After breakfast, we walk to San Francesco to see the flooded crypt, where glimpses of brilliant mosaics shine through the water. Then to a more modern tomb, that of the acclaimed Dante Alighieri, whose Divine Comedies were the inspiration for so many Renaissance paintings. We then depart Ravenna, stopping at the Mausoleum of Theodoric containing his circular porphyry grave. Arriving in Classe, Ravenna’s port on the Adriatic we visit our last Byzantine masterpiece, Sant’Apollinare in Classe. A contemporary to San Vitale in Ravenna, this church was consecrated by the Bishop of Ravenna and contains truly tremendous mosaics in the apse and on the triumphal arch. We lunch together before driving to Bologna for our evening return to Heathrow.
As the  Palazzo Bezzi hotel is a historic building, all of the rooms and suites are slightly different. Single rooms are doubles for sole occupancy.

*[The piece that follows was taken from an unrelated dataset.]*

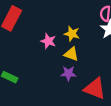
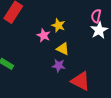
yellow star: (72, 34) -> (58, 25), moved

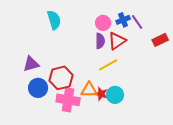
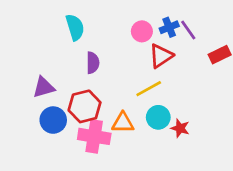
purple semicircle: (100, 41) -> (93, 63), moved
red star: (101, 94) -> (180, 128), moved
cyan circle: (115, 95) -> (158, 117), moved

Prices: £1,095 for two-sharing. Single supplement is £130.

Flights - The outward flight departs London Heathrow at 8am. The return flight departs Bologna at 6.50pm arriving in London Heathrow at 8.10pm.

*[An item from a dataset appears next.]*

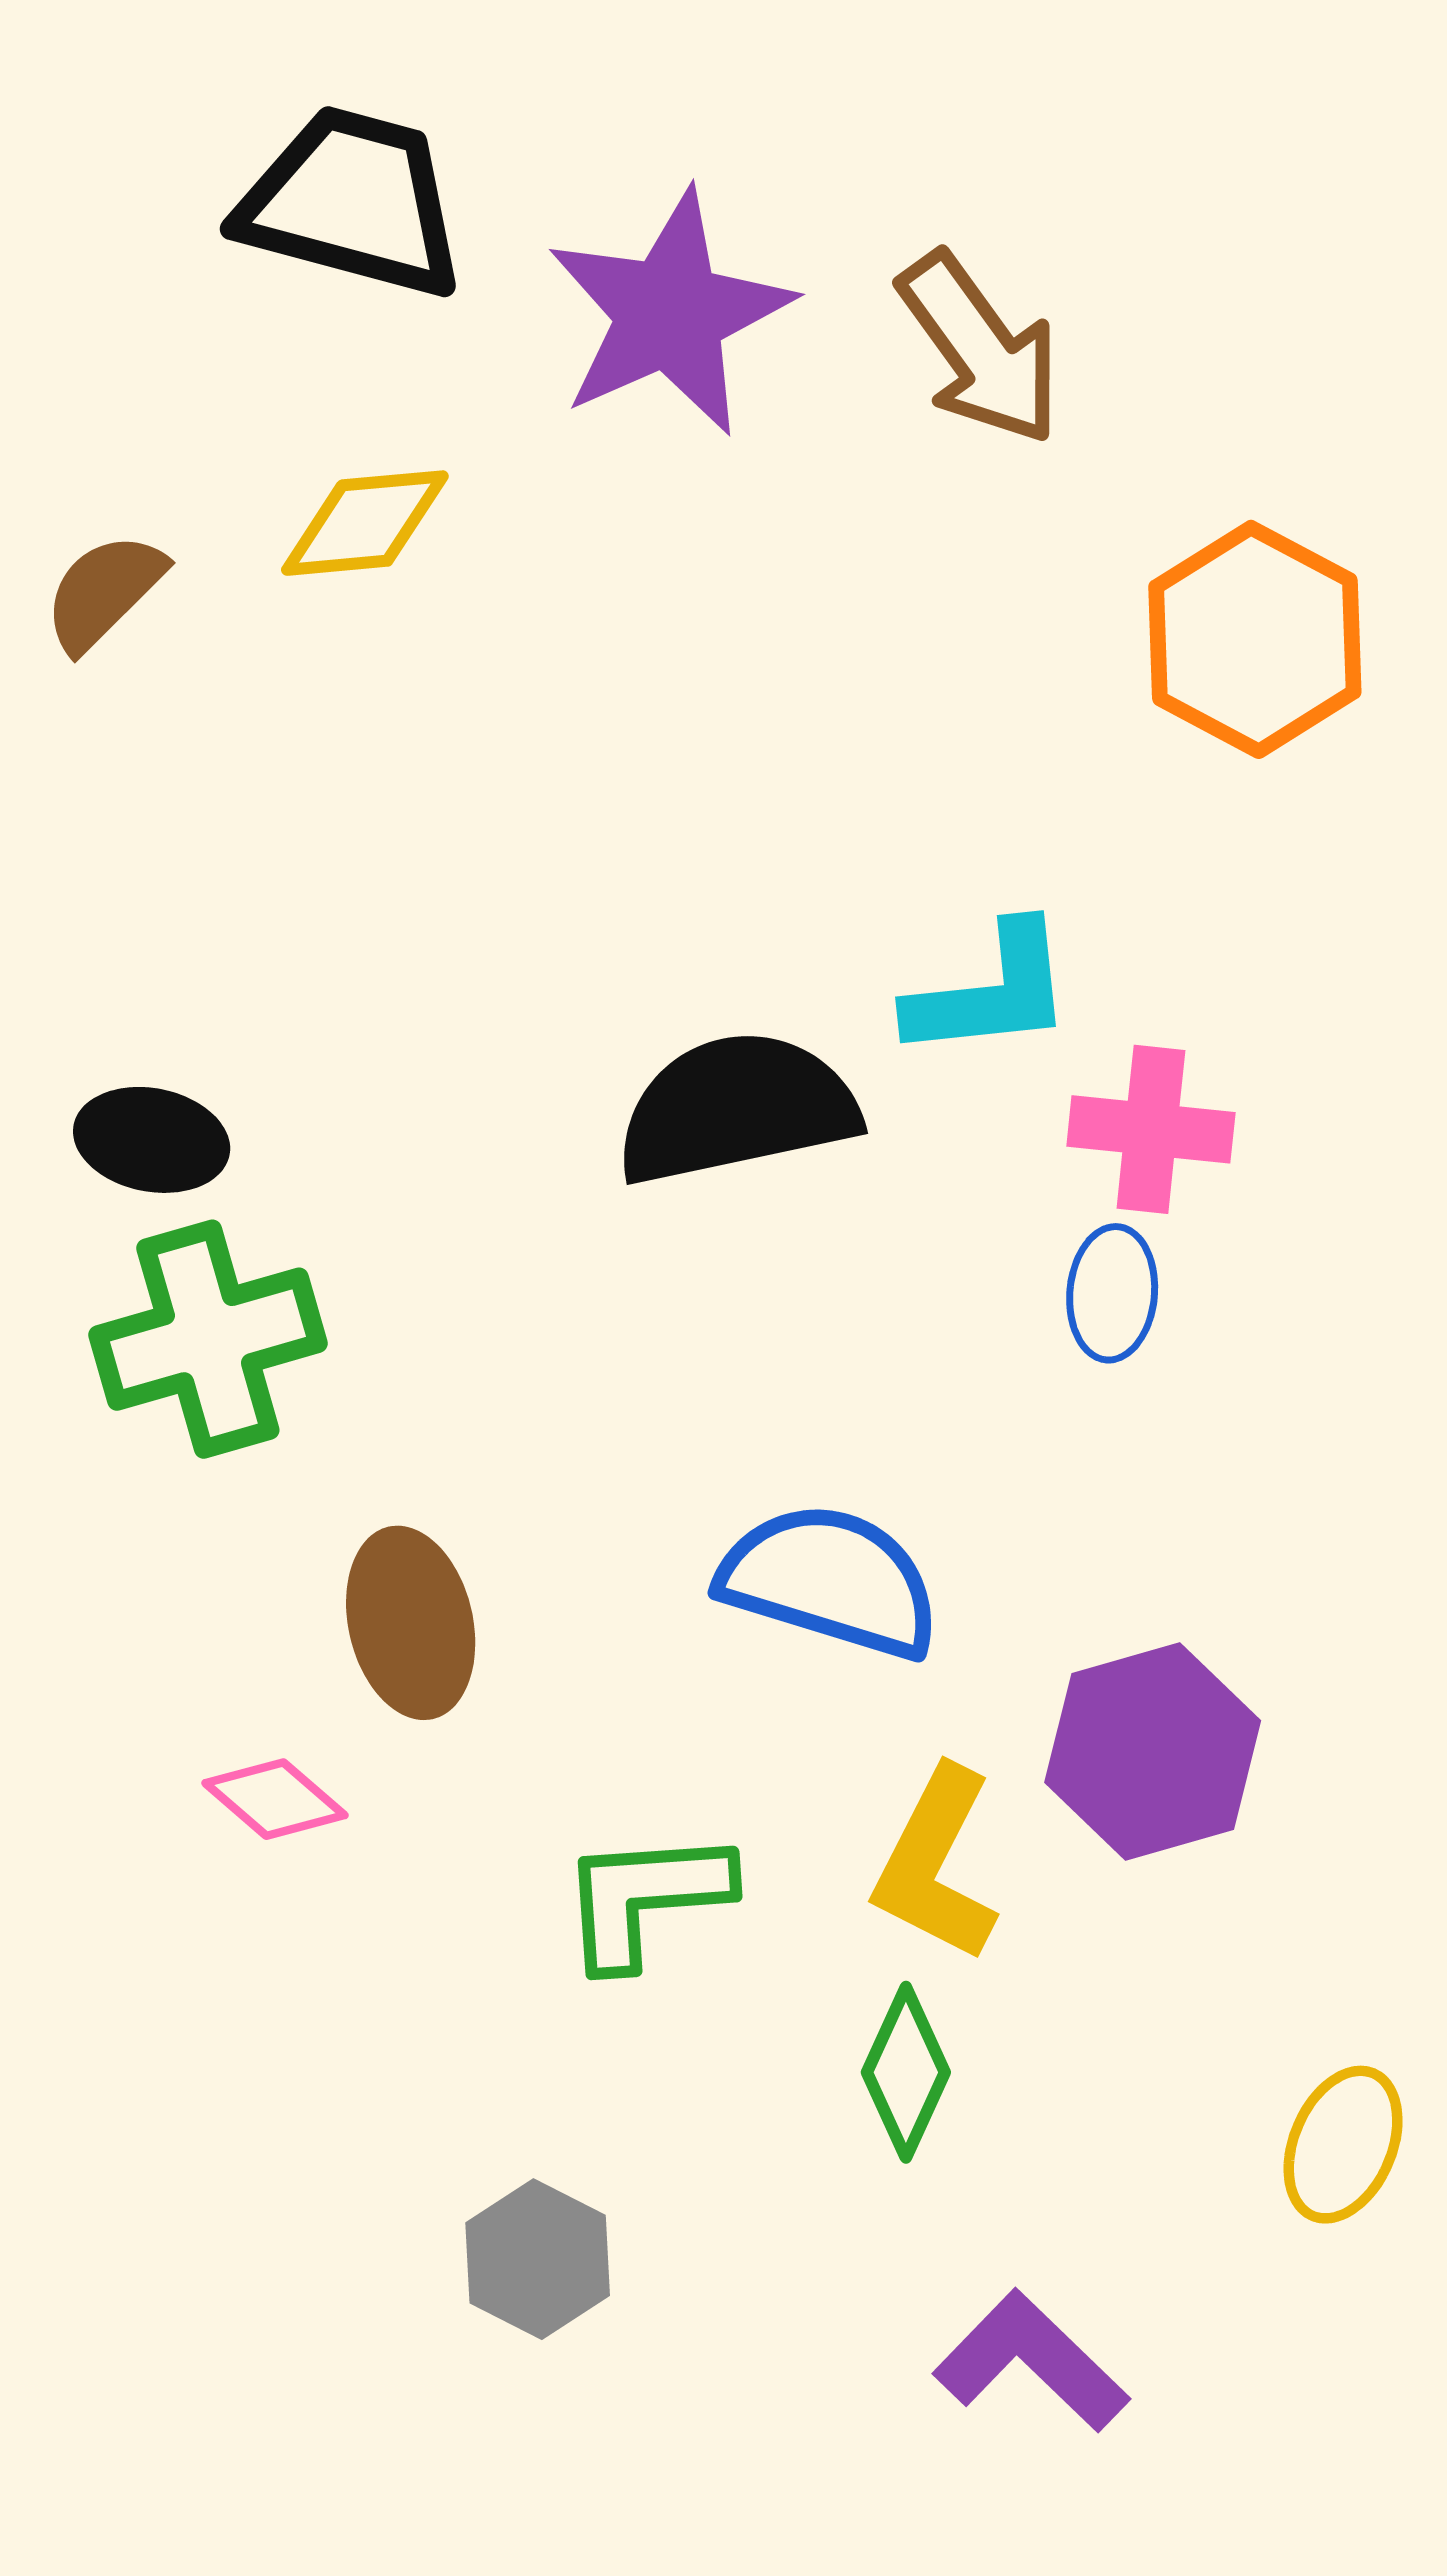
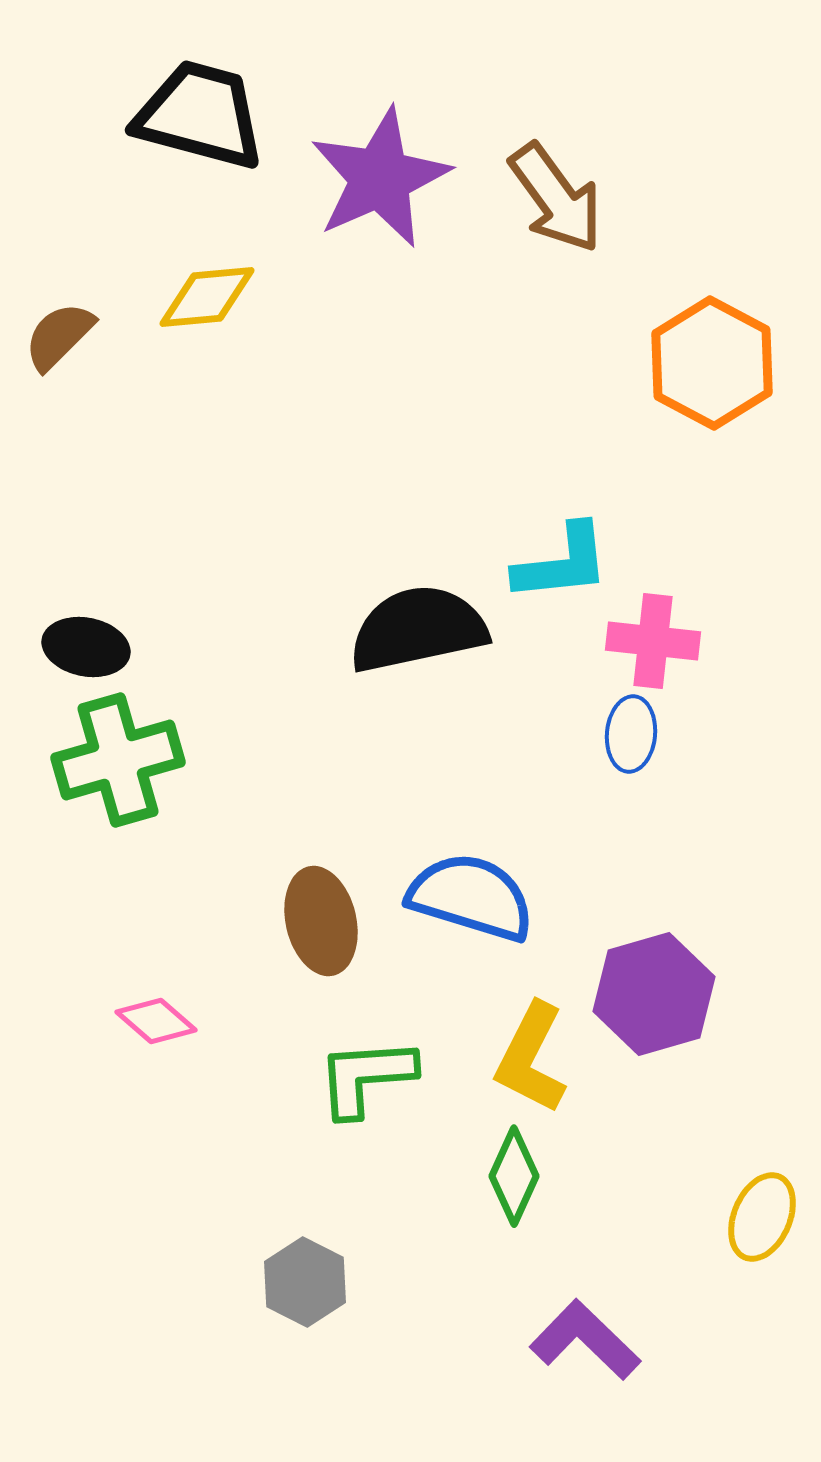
brown ellipse: (411, 1623) -> (321, 921), moved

If you would like to fly BA Club class, please contact us and we will provide a price for the upgrade.
Hotel accommodation can be arranged at Heathrow on request. Please, contact us.

Travel advice - Please refer the Foreign Office's website to make sure you are comfortable with the travel advice they provide for the destination(s) you are visiting. 

Activity level - Our tours involve a lot of walking, climbing stairs and standing still for periods of time. The historic centres of cities are often uneven and cobbled requiring everyone to be confident walking across them.

Clare Ford-Wille
Clare is an independent art historian. She has led study tours to Europe and lectured on European art, architecture and sculpture for more than thirty years, primarily for the University of London, the National Gallery, the V&A and NADFAS. She has also contributed to several academic guides.
Charles Barber
Having graduated with a Bachelors of Law from the University of Edinburgh, Charles Barber embarked on what became a twenty-year career in business at the Reed Travel Group, LexisNexis and The Economist. Charles received his MA in Renaissance Studies from the University of London. He has a Master of Arts in History of Art from the Courtauld Institute of Art, where he specialised in Early Netherlandish art and its impact on the art of Renaissance Florence. Shortly, Charles will commence doctoral studies at King’s College London researching politics, power and diplomacy at Northern Italian courts in the 15th & 16th centuries. 
Palazzo Bezzi
Palazzo Bezzi, 4-star Superior Hotel in the heart of Ravenna, is only a few steps away from the UNESCO World Heritage sites containing outstanding Byzantine mosaics. The hotel offers guests all the charm of its old tradition, combined with care and refinement of details. Quality materials, from pearly marble used in the Byzantine Ravenna city to precious woods such as dark varnished oak for woodwork, characterize the furnishings expressly designed. Queen size beds alternate with round beds; in suites the living and sleeping areas are divided by wooden screens.

The Panoramic Suites, the huge windows offer a striking view of the Basilica of Sant’Apollinare Nuovo, Theodoric Palace, Rasi Theatre, Santa Maria in Porto and the City Art Museum. The inner garden is used for events, summer breakfasts and as a meeting point in the evening. 

The hotel also offers a wellness centre with sauna, Turkish bath and massages. In addition, a terrace offers a solarium and a relaxing area with the views of historic buildings.